Graph Contrastive Learning with Adaptive Augmentation
- URL: http://arxiv.org/abs/2010.14945v3
- Date: Fri, 26 Feb 2021 15:12:23 GMT
- Title: Graph Contrastive Learning with Adaptive Augmentation
- Authors: Yanqiao Zhu and Yichen Xu and Feng Yu and Qiang Liu and Shu Wu and
Liang Wang
- Abstract summary: We propose a novel graph contrastive representation learning method with adaptive augmentation.
Specifically, we design augmentation schemes based on node centrality measures to highlight important connective structures.
Our proposed method consistently outperforms existing state-of-the-art baselines and even surpasses some supervised counterparts.

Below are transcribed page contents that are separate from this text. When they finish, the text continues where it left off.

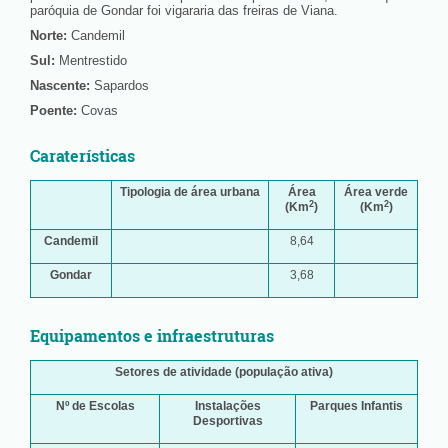
paróquia de Gondar foi vigararia das freiras de Viana.
Norte:
Candemil
Sul:
Mentrestido
Nascente:
Sapardos
Poente:
Covas
Caraterísticas
Tipologia de área urbana
Área
Área verde
2
2
(Km
)
(Km
)
Candemil
8,64
Gondar
3,68
Equipamentos e infraestruturas
Setores de atividade (população ativa)
Nº de Escolas
Instalações
Parques Infantis
Desportivas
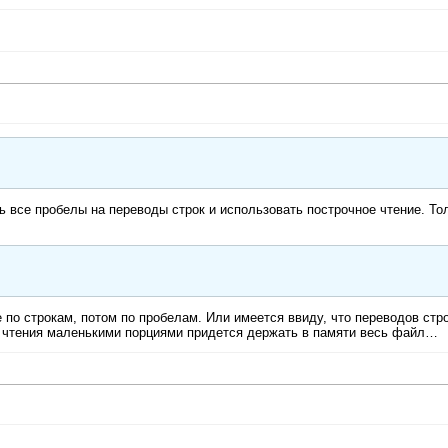
ь все пробелы на переводы строк и использовать построчное чтение. То
 по строкам, потом по пробелам. Или имеется ввиду, что переводов стро
о чтения маленькими порциями придется держать в памяти весь файл…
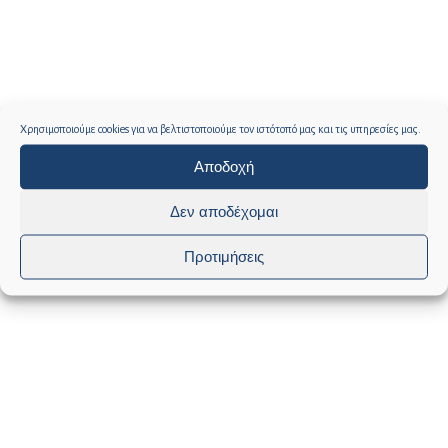
Χρησιμοποιούμε cookies για να βελτιστοποιούμε τον ιστότοπό μας και τις υπηρεσίες μας.
Αποδοχή
Δεν αποδέχομαι
Προτιμήσεις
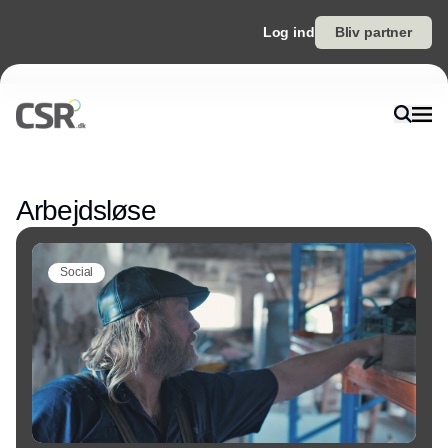
Log ind
Bliv partner
Annonce
Arbejdsløse
Social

- Score: 23.37786673825192
- License: http://creativecommons.org/licenses/by/4.0/
- Abstract: Recently, contrastive learning (CL) has emerged as a successful method for
unsupervised graph representation learning. Most graph CL methods first perform
stochastic augmentation on the input graph to obtain two graph views and
maximize the agreement of representations in the two views. Despite the
prosperous development of graph CL methods, the design of graph augmentation
schemes -- a crucial component in CL -- remains rarely explored. We argue that
the data augmentation schemes should preserve intrinsic structures and
attributes of graphs, which will force the model to learn representations that
are insensitive to perturbation on unimportant nodes and edges. However, most
existing methods adopt uniform data augmentation schemes, like uniformly
dropping edges and uniformly shuffling features, leading to suboptimal
performance. In this paper, we propose a novel graph contrastive representation
learning method with adaptive augmentation that incorporates various priors for
topological and semantic aspects of the graph. Specifically, on the topology
level, we design augmentation schemes based on node centrality measures to
highlight important connective structures. On the node attribute level, we
corrupt node features by adding more noise to unimportant node features, to
enforce the model to recognize underlying semantic information. We perform
extensive experiments of node classification on a variety of real-world
datasets. Experimental results demonstrate that our proposed method
consistently outperforms existing state-of-the-art baselines and even surpasses
some supervised counterparts, which validates the effectiveness of the proposed
contrastive framework with adaptive augmentation.